* Problem details *
From the first line of the listing below through the line with "Im Alpen Massageforum", transcribe exactly and skip the pictures.

Dataset records Start Marker

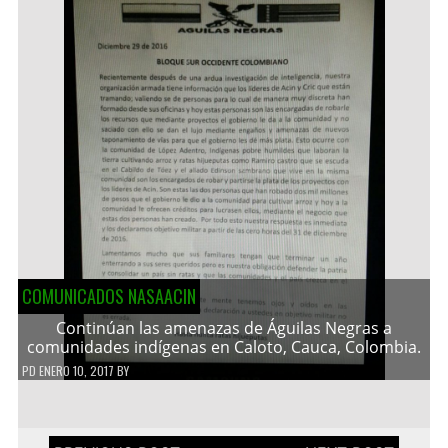
COMUNICADOS NASAACIN
Continúan las amenazas de Águilas Negras a
comunidades indígenas en Caloto, Cauca, Colombia.
PD
ENERO 10, 2017
BY
Navegación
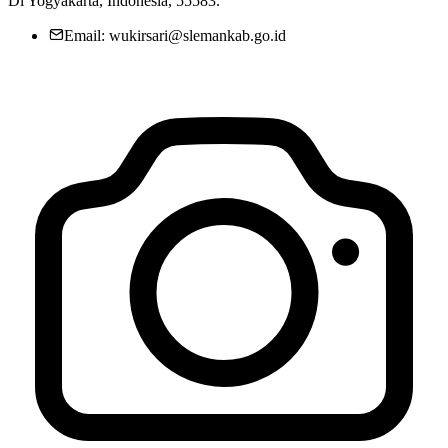
Di Yogyakarta, Indonesia, 55583.
Email: wukirsari@slemankab.go.id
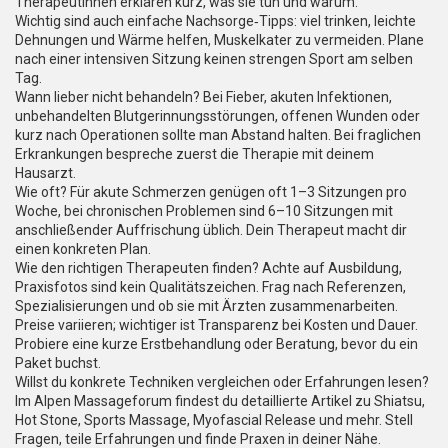
TherapeutInnen erklären kurz, was sie tun und warum.
Wichtig sind auch einfache Nachsorge‑Tipps: viel trinken, leichte
Dehnungen und Wärme helfen, Muskelkater zu vermeiden. Plane
nach einer intensiven Sitzung keinen strengen Sport am selben
Tag.
Wann lieber nicht behandeln? Bei Fieber, akuten Infektionen,
unbehandelten Blutgerinnungsstörungen, offenen Wunden oder
kurz nach Operationen sollte man Abstand halten. Bei fraglichen
Erkrankungen bespreche zuerst die Therapie mit deinem
Hausarzt.
Wie oft? Für akute Schmerzen genügen oft 1–3 Sitzungen pro
Woche, bei chronischen Problemen sind 6–10 Sitzungen mit
anschließender Auffrischung üblich. Dein Therapeut macht dir
einen konkreten Plan.
Wie den richtigen Therapeuten finden? Achte auf Ausbildung,
Praxisfotos sind kein Qualitätszeichen. Frag nach Referenzen,
Spezialisierungen und ob sie mit Ärzten zusammenarbeiten.
Preise variieren; wichtiger ist Transparenz bei Kosten und Dauer.
Probiere eine kurze Erstbehandlung oder Beratung, bevor du ein
Paket buchst.
Willst du konkrete Techniken vergleichen oder Erfahrungen lesen?
Im Alpen Massageforum findest du detaillierte Artikel zu Shiatsu,
Hot Stone, Sports Massage, Myofascial Release und mehr. Stell
Fragen, teile Erfahrungen und finde Praxen in deiner Nähe.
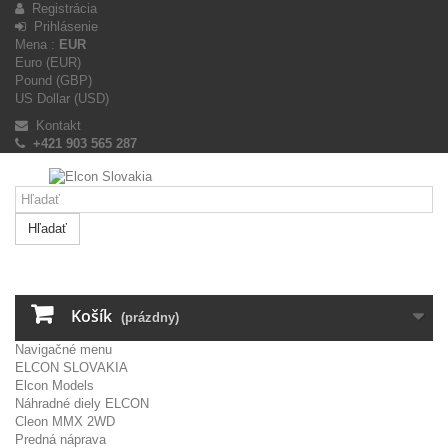
Registrácia
Prihlásenie
Mena :
EUR
Euro (EUR)
Pound (GBP)
US Dollar (USD)
Kontakt
+421 903 565 287
Hľadať
Košík
(prázdny)
Navigačné menu
ELCON SLOVAKIA
Elcon Models
Náhradné diely ELCON
Cleon MMX 2WD
Predná náprava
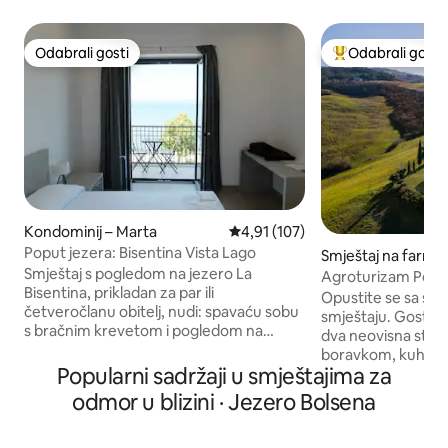
Odabrali gosti
Odabrali gosti
Odabrali gosti
Među najviše ran
Kondominij – Marta
Prosječna ocjena: 4,91/5, recenz
4,91 (107)
Poput jezera: Bisentina Vista Lago
Smještaj na farmi 
Smještaj s pogledom na jezero La
a D'orcia
Agroturizam Poggio
Bisentina, prikladan za par ili
Memoria
Opustite se sa svi
četveročlanu obitelj, nudi: spavaću sobu
smještaju. Gostinj
s bračnim krevetom i pogledom na
dva neovisna stan
jezero, drugu spavaću sobu s udobnim
boravkom, kuhinj
dvostrukim kaučem na razvlačenje,
Popularni sadržaji u smještajima za
kupaonicom. Nećete
kuhinju, dnevni boravak, kupaonicu s
s drugim gostima j
odmor u blizini · Jezero Bolsena
tuš-kadom i balkon. Dodatne usluge
tako da svatko ima 
dostupne na zahtjev • Rad na daljinu s
odvojeno. Vani se na
pogledom na jezero (9:00 – 18:00) •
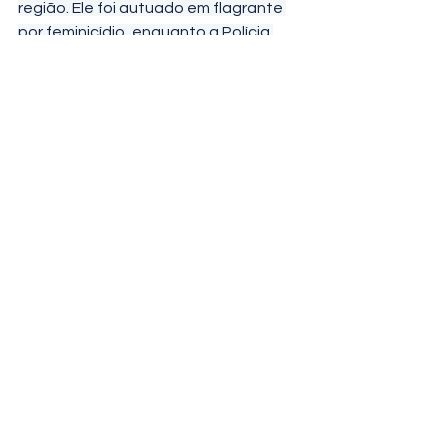
região. Ele foi autuado em flagrante 
por feminicídio, enquanto a Polícia 
Civil segue investigando todas as 
circunstâncias do caso.
Ver tudo
Posts recentes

Dataset records End Marker

* Response box *
COMUNICADOS NASAACIN
Continúan las amenazas de Águilas Negras a
comunidades indígenas en Caloto, Cauca, Colombia.
PD
ENERO 10, 2017
BY
Navegación
Di Yogyakarta, Indonesia, 55583.
Email: wukirsari@slemankab.go.id
TherapeutInnen erklären kurz, was sie tun und warum.
Wichtig sind auch einfache Nachsorge‑Tipps: viel trinken, leichte
Dehnungen und Wärme helfen, Muskelkater zu vermeiden. Plane
nach einer intensiven Sitzung keinen strengen Sport am selben
Tag.
Wann lieber nicht behandeln? Bei Fieber, akuten Infektionen,
unbehandelten Blutgerinnungsstörungen, offenen Wunden oder
kurz nach Operationen sollte man Abstand halten. Bei fraglichen
Erkrankungen bespreche zuerst die Therapie mit deinem
Hausarzt.
Wie oft? Für akute Schmerzen genügen oft 1–3 Sitzungen pro
Woche, bei chronischen Problemen sind 6–10 Sitzungen mit
anschließender Auffrischung üblich. Dein Therapeut macht dir
einen konkreten Plan.
Wie den richtigen Therapeuten finden? Achte auf Ausbildung,
Praxisfotos sind kein Qualitätszeichen. Frag nach Referenzen,
Spezialisierungen und ob sie mit Ärzten zusammenarbeiten.
Preise variieren; wichtiger ist Transparenz bei Kosten und Dauer.
Probiere eine kurze Erstbehandlung oder Beratung, bevor du ein
Paket buchst.
Willst du konkrete Techniken vergleichen oder Erfahrungen lesen?
Im Alpen Massageforum findest du detaillierte Artikel zu Shiatsu,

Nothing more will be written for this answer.